David Katz with Jefferies Equities Research believes second-quarter results for Macau, as well as ongoing trends, “have been better than our forecast” after the first-quarter earnings results.
“An increase is warranted,” Katz wrote. “Generally speaking, we believe the second-quarter results should be positive for MGM shares, with strong trends in Las Vegas as well as in Macau, which incrementally supports our buy rating.”
MGM shares closed at $43 on Thursday. Jefferies’ price target is $64.
As for Jefferies’ investment rationale, Katz said the Las Vegas market recovery from groups and events has gone “under-noticed.” In addition, MGM has a strong capital position, BetMGM remains among the top five digital wagering platforms, and long-term growth in Asia and New York remain potential catalysts.
Katz said Jefferies has adjusted its model after a review and compared it to recent trends and discussions with MGM management based on revenue and EBITDAR in Macau.
“In short, we had previously reflected the strength in the Las Vegas market and MGM’s non-Vegas domestic properties, although Macau warranted higher estimates for the quarter,” Katz said.
Jefferies expects the MGM Macau segment to generate second-quarter revenue and adjusted EBITDAR of $606.9 million and $178.5 million, respectively, versus $531 million and $147.3 million previously.
For the fiscal year 2023, Jefferies’s MGM estimates call for $14.6 billion of revenue and $4.5 billion of adjusted EBITDAR, versus $14.4 billion and $4.4 billion previously.
As MGM’s approaches its second-quarter results, which “should be strong,” Jefferies is also focused on the digital progress of BetMGM and its other assets.

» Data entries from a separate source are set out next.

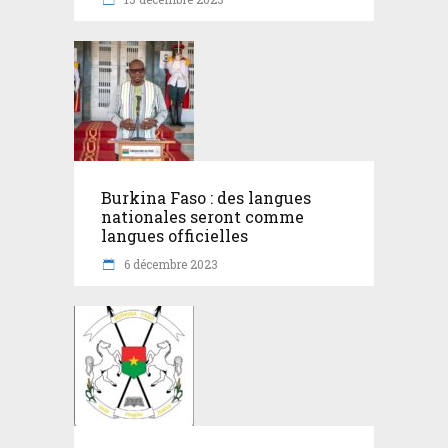
Burkina Faso : des langues
nationales seront comme
langues officielles
6 décembre 2023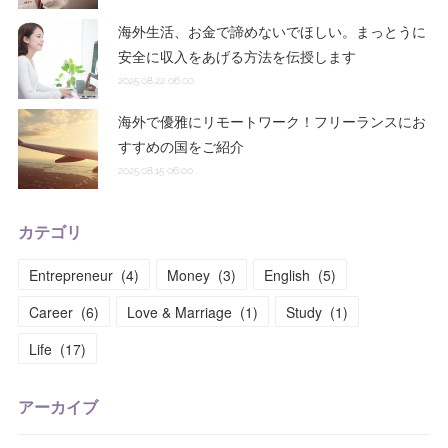
海外生活、お金で諦めないでほしい。まっとうに
安全に収入をあげる方法を伝授します
2025.08.22 06:00
海外で優雅にリモートワーク！フリーランスにお
すすめの国をご紹介
2025.08.15 06:00
カテゴリ
Entrepreneur
(
4
)
Money
(
3
)
English
(
5
)
Career
(
6
)
Love & Marriage
(
1
)
Study
(
1
)
Life
(
17
)
アーカイブ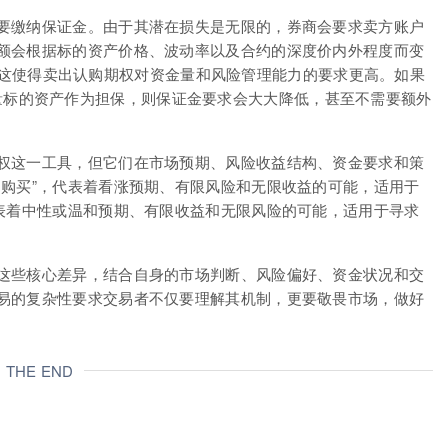
要缴纳保证金。由于其潜在损失是无限的，券商会要求卖方账户
额会根据标的资产价格、波动率以及合约的深度价内外程度而变
的风险。这使得卖出认购期权对资金量和风险管理能力的要求更高。如果
方持有等量标的资产作为担保，则保证金要求会大大降低，甚至不需要额外
权这一工具，但它们在市场预期、风险收益结构、资金要求和策
的购买”，代表着看涨预期、有限风险和无限收益的可能，适用于
代表着中性或温和预期、有限收益和无限风险的可能，适用于寻求
这些核心差异，结合自身的市场判断、风险偏好、资金状况和交
易的复杂性要求交易者不仅要理解其机制，更要敬畏市场，做好
THE END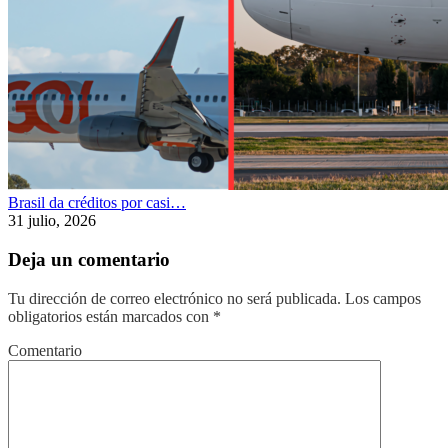
Brasil da créditos por casi…
31 julio, 2026
Deja un comentario
Tu dirección de correo electrónico no será publicada.
Los campos
obligatorios están marcados con
*
Comentario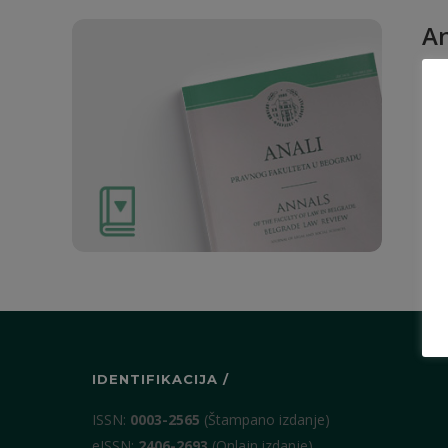
An
Rad
1. O
IDENTIFIKACIJA /
ISSN:
0003-2565
(Štampano izdanje)
eISSN:
2406-2693
(Onlajn izdanje)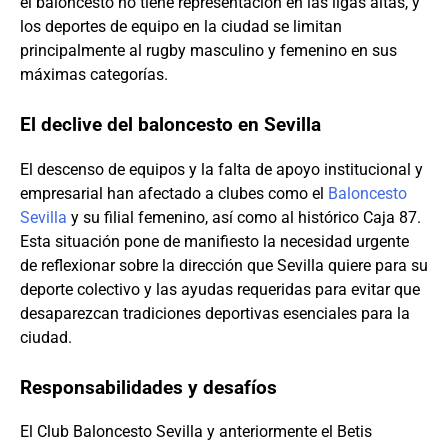
el baloncesto no tiene representación en las ligas altas, y
los deportes de equipo en la ciudad se limitan
principalmente al rugby masculino y femenino en sus
máximas categorías.
El declive del baloncesto en Sevilla
El descenso de equipos y la falta de apoyo institucional y
empresarial han afectado a clubes como el
Baloncesto
Sevilla
y su filial femenino, así como al histórico Caja 87.
Esta situación pone de manifiesto la necesidad urgente
de reflexionar sobre la dirección que Sevilla quiere para su
deporte colectivo y las ayudas requeridas para evitar que
desaparezcan tradiciones deportivas esenciales para la
ciudad.
Responsabilidades y desafíos
El Club Baloncesto Sevilla y anteriormente el Betis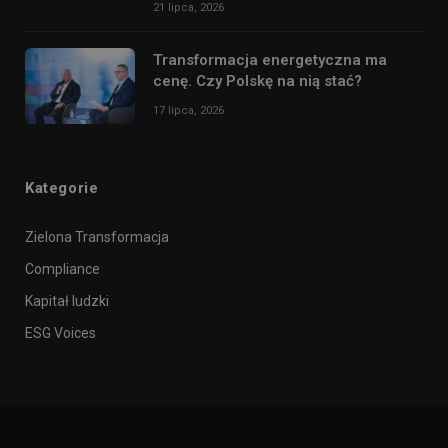
21 lipca, 2026
Transformacja energetyczna ma
cenę. Czy Polskę na nią stać?
17 lipca, 2026
Kategorie
Zielona Transformacja
Compliance
Kapitał ludzki
ESG Voices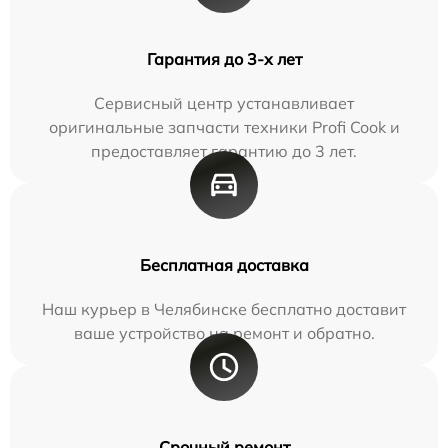
Гарантия до 3-х лет
Сервисный центр устанавливает
оригинальные запчасти техники Profi Cook и
предоставляет гарантию до 3 лет.
Бесплатная доставка
Наш курьер в Челябинске бесплатно доставит
ваше устройство на ремонт и обратно.
Срочный ремонт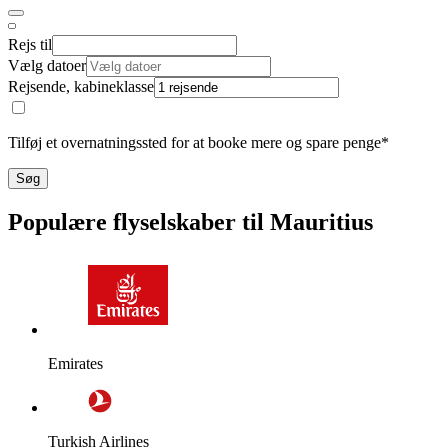
Rejs til
Vælg datoer
Rejsende, kabineklasse
Tilføj et overnatningssted for at booke mere og spare penge*
Søg
Populære flyselskaber til Mauritius
Emirates
Turkish Airlines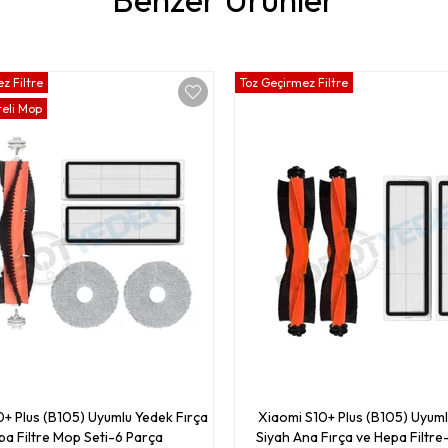
z Filtre
Toz Geçirmez Filtre
teli Mop
+ Plus (B105) Uyumlu Yedek Fırça
Xiaomi S10+ Plus (B105) Uyum
a Filtre Mop Seti-6 Parça
Siyah Ana Fırça ve Hepa Filtre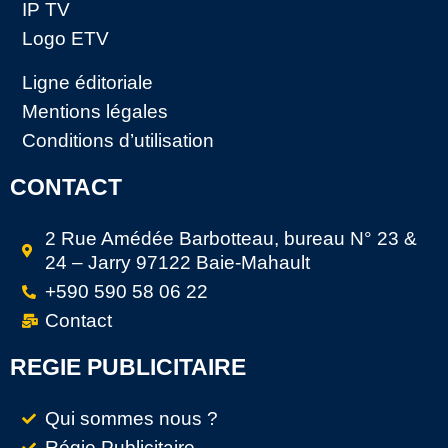
IP TV
Logo ETV
Ligne éditoriale
Mentions légales
Conditions d’utilisation
CONTACT
2 Rue Amédée Barbotteau, bureau N° 23 &
24 – Jarry 97122 Baie-Mahault
+590 590 58 06 22
Contact
REGIE PUBLICITAIRE
Qui sommes nous ?
Régie Publicitaire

“With respect to BetMGM, the deceleration in market share trends is well understood by the Street, while intended product advancement remains a point of discussion,” Katz said. “The product landscape continues to evolve, notably among existing operators and potential new entrants, and the positioning of the BetMGM joint venture with Entain remains a critical value driver for MGM shares. Finally, we expect updated discussion around LeoVegas and its acquisition of Push Gaming.”
Katz contends that “valuation remains the key argument for MGM shares, based on its fundamental positioning in the strength of Las Vegas, long-term recovery in Macau, positive outcomes from BetMGM, and longer term Japan development.”
MGM’s balance sheet also supports the stock, since management has repurchased $2.26 billion worth of shares over the trailing 12 months, Katz said.